:: Supplied entries
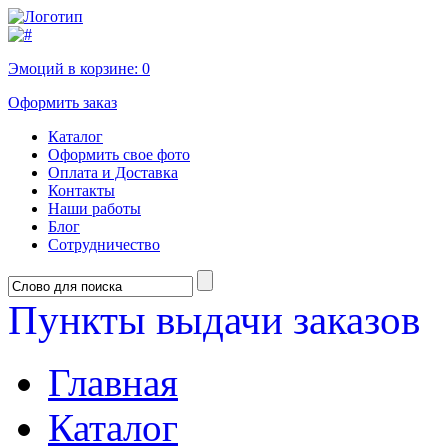
Эмоций в корзине:
0
Оформить заказ
Каталог
Оформить свое фото
Оплата и Доставка
Контакты
Наши работы
Блог
Сотрудничество
Пункты выдачи заказов
Главная
Каталог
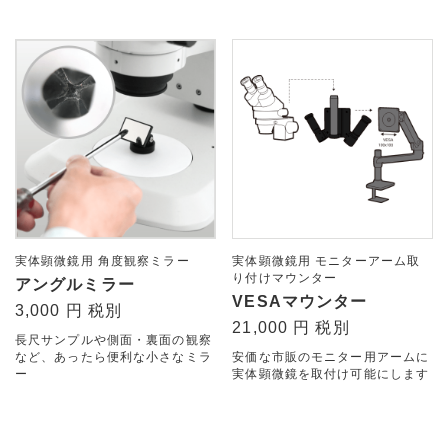
実体顕微鏡用 角度観察ミラー
実体顕微鏡用 モニターアーム取
り付けマウンター
アングルミラー
VESAマウンター
3,000 円 税別
21,000 円 税別
長尺サンプルや側面・裏面の観察
など、あったら便利な小さなミラ
安価な市販のモニター用アームに
ー
実体顕微鏡を取付け可能にします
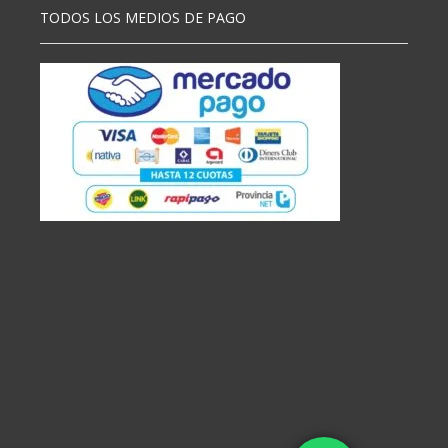
TODOS LOS MEDIOS DE PAGO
::::
§ Exercise brief: Wherever a picture appears in the records, omit it, and transcribe everything else exactly.

§ Solution to this problem:
Эмоций в корзине:
0
Оформить заказ
Каталог
Оформить свое фото
Оплата и Доставка
Контакты
Наши работы
Блог
Сотрудничество
Пункты выдачи заказов
Главная
Каталог
実体顕微鏡用 角度観察ミラー
実体顕微鏡用 モニターアーム取
り付けマウンター
アングルミラー
VESAマウンター
3,000 円 税別
21,000 円 税別
長尺サンプルや側面・裏面の観察
など、あったら便利な小さなミラ
安価な市販のモニター用アームに
ー
実体顕微鏡を取付け可能にします
TODOS LOS MEDIOS DE PAGO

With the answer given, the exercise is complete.